And it was a Tuesday, the day of the week when Isaac would climb the stairs from his office with its view of nothing, apart from the windows of a building on the opposite side of the street, to where Detective Chief Superintendent Richard Goddard sat with his panoramic view over the city. In the distance, the London Eye, one of London’s premier tourist attractions. Isaac had been on it once, taken an old girlfriend, but it had been overcast that day, and not only outside the capsule but inside too.
It was another failed outing with Jess O’Neill, another attempt at reconciliation that was thwarted by too much history, too many attempts to meet up, too many issues clouding the mind of the other. Isaac was invariably involved in a case, and Jess was always concerned about the next episode of the soap opera of which she was the executive manager, or a casting issue, or whether the decline in the ratings was permanent, or just temporary.
Whatever the reason, once the capsule had returned to the ground, they had gone their separate ways. It was a strange situation in that they still loved each other in their own way, but it had not stopped Isaac spending two nights with a woman in a fancy hotel in Montego Bay in Jamaica on his recent visit there. He had met her in Kingston, the capital of that vibrant country, they had hit it off and met up on an occasional basis during the two weeks that he was there, and now she was coming to London, supposedly on business, but he knew that she wanted to meet up with him again.
A holiday fling with all the attendant passion, the time to devote to the relationship, the lack of care about the cost, and the hotel in Montego Bay had not come cheap. If she was coming to London assuming that his lifestyle was five stars, his car a Mercedes and his flat luxurious rather than its modest two bedrooms, then she was in for a rude shock.
Not that he could blame her for wanting to come. Jamaica may have been idyllic for a tourist with British money, but it was a tough call if you had to live there on a minimum wage.
Wendy, his sergeant, was out of the office most days, attempting to find Big Greg, knowing full well that he was no longer anywhere near Challis Street. She was monitoring all those who approached the charitable institutions across London, although with no bites so far. There had been two false alarms, as a tall man from the street was not so common, but the first, in the east of the city, had turned out to be a man with a strong foreign accent, the second an alcohol-sodden illiterate, neither of whom fitted the description of the man they were looking for.

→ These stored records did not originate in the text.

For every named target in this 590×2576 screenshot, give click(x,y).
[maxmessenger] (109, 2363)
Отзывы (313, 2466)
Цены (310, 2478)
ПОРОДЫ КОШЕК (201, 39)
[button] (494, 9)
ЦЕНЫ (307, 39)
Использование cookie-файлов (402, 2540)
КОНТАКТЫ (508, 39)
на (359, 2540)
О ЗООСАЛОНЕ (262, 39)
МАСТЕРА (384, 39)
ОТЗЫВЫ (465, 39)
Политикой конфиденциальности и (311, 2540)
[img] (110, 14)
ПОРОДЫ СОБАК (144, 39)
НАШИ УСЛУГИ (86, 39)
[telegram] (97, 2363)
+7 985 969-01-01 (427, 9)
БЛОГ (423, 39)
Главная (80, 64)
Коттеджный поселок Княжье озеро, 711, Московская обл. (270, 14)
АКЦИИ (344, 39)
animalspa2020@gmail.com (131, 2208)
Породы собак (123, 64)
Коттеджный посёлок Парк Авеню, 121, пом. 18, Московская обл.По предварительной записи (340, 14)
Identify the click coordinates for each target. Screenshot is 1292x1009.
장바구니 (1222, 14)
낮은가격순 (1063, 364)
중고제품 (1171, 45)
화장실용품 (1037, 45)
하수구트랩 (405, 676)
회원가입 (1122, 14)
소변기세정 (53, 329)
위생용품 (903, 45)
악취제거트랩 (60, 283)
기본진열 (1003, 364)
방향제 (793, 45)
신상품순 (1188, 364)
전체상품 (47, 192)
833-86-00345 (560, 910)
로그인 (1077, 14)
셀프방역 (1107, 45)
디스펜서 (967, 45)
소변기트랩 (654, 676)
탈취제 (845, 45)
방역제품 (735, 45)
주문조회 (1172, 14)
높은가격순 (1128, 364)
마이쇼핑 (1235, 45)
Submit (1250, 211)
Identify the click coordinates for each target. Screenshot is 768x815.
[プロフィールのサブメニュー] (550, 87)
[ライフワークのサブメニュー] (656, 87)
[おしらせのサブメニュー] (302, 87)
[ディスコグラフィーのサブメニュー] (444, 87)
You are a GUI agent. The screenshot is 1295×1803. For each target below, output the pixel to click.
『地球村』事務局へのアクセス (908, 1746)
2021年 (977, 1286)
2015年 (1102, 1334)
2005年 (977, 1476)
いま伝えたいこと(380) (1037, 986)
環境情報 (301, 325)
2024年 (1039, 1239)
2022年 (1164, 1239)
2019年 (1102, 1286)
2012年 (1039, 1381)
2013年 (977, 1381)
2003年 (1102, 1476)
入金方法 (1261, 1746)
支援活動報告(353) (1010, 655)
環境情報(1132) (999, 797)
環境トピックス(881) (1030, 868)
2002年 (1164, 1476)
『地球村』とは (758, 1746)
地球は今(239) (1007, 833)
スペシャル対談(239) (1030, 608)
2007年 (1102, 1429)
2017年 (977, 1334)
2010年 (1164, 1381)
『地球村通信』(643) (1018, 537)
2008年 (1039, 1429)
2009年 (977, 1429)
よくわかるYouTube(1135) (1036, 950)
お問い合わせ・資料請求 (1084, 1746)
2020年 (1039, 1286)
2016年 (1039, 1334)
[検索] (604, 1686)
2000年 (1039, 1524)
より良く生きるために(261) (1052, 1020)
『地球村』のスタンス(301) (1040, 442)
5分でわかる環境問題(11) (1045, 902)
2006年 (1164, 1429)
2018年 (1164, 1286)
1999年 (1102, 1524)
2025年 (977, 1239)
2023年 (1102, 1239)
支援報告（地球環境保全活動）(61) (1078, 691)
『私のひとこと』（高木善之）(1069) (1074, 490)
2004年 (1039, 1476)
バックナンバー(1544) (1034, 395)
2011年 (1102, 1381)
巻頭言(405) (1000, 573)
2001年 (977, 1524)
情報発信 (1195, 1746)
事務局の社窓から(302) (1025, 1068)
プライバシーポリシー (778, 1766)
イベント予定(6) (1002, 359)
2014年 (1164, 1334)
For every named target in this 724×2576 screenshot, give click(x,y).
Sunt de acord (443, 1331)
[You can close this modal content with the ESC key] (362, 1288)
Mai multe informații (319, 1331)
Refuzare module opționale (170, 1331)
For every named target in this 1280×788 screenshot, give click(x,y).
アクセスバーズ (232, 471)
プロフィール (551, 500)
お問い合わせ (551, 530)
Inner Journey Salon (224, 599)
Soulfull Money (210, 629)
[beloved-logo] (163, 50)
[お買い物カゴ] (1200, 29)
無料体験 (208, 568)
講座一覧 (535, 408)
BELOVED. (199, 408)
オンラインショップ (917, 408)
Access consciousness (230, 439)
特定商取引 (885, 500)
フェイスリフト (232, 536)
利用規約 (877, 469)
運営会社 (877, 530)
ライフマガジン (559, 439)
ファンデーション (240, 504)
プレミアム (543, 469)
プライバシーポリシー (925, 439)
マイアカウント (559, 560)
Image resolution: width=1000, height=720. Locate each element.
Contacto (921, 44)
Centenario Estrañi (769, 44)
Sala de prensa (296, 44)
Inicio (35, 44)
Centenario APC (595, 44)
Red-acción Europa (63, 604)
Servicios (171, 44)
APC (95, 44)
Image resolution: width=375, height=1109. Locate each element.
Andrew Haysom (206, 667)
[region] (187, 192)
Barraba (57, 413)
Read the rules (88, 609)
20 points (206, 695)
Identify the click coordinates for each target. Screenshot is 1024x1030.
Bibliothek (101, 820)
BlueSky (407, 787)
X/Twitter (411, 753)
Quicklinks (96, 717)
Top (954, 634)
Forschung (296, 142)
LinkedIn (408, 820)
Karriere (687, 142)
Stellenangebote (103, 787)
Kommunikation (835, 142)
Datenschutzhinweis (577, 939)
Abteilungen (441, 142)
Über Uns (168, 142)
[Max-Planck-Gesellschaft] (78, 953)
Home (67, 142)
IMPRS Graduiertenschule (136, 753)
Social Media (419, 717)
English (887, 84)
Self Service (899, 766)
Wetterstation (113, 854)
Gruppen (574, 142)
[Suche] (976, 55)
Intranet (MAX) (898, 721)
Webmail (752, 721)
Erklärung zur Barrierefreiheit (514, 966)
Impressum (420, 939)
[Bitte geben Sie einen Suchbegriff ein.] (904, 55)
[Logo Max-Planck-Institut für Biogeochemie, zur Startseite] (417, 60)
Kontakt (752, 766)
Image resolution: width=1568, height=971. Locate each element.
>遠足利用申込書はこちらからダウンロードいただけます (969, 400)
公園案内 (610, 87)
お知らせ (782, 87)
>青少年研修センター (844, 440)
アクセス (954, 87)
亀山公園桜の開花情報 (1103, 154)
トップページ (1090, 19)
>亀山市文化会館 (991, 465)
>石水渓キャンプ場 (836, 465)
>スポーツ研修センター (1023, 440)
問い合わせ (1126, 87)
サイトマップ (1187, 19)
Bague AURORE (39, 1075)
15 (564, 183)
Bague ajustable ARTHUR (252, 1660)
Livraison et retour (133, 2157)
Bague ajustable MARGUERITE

Bridget had compiled a case for the prosecution, which was tight apart from the name of the murderer. Big Greg was clearly not a name, and any attempt to unravel the man’s secret had been in vain. The man only answered to Big Greg, not Greg, nor Gregory, not even Big, which created another problem.
There were registers of the homeless, the missing, filed by organisations and concerned relatives. Bridget had poured through all the information that she had managed to obtain, but even the name Greg was suspect. Larry and Isaac had discussed on several occasions what it was that forced a man such as Big Greg to give up a perfectly normal life and to take to the street, with its deprivations. One of the locations under a bridge that the man had favoured was neither clean nor healthy, and the smell of stale urine, stale alcohol, and faecal matter from dogs and people, not too careful where either deposited it, was overpowering. Larry had wanted to wear a mask in there when he questioned the people lying on the ground or propping themselves up against a wall, but that would only have raised their distrust. Those that he had found there had, bar one or two, given up on life, and as long as they had a brown paper bag with a bottle inside, or the opportunity to shoot up heroin, the discarded syringes testament to the fact, then they were fine. Big Greg had apparently not given up on life, and apart from how he lived and looked, the man had seemed normal. The only assumption, and it was weak at best, was that the man was genius level, borderline mad.
‘What’s the deal with this murder? How many weeks is it now?’ Goddard asked from his side of the desk. There had been the handshake on entering, the usual general chat about the weather, the family, the poor state of the economy. Isaac had regarded the man as a friend, still did, and as a mentor. It had been DCS Goddard, then an inspector, who had taken the young Isaac Cook under his wing and had put him into plain clothes and then into Homicide. The two men had a long history where both of their careers had been on the line, where both had felt the wrath of their seniors. At least with this case there was no escalating murder count, no politician attempting to distort the evidence and looking for a cover-up. There had been a few of those in the past, and whereas he, Isaac Cook, remained idealistic, he knew that his senior had sold out.
Not that Isaac could blame him. There had been a time when he had felt that professionalism and competency and delivering results were the way to the top. But now, even more so than before, there was another factor, missing in his case, apparent in Goddard’s, and that was licking the boots of those who controlled an officer’s ascension in the Met.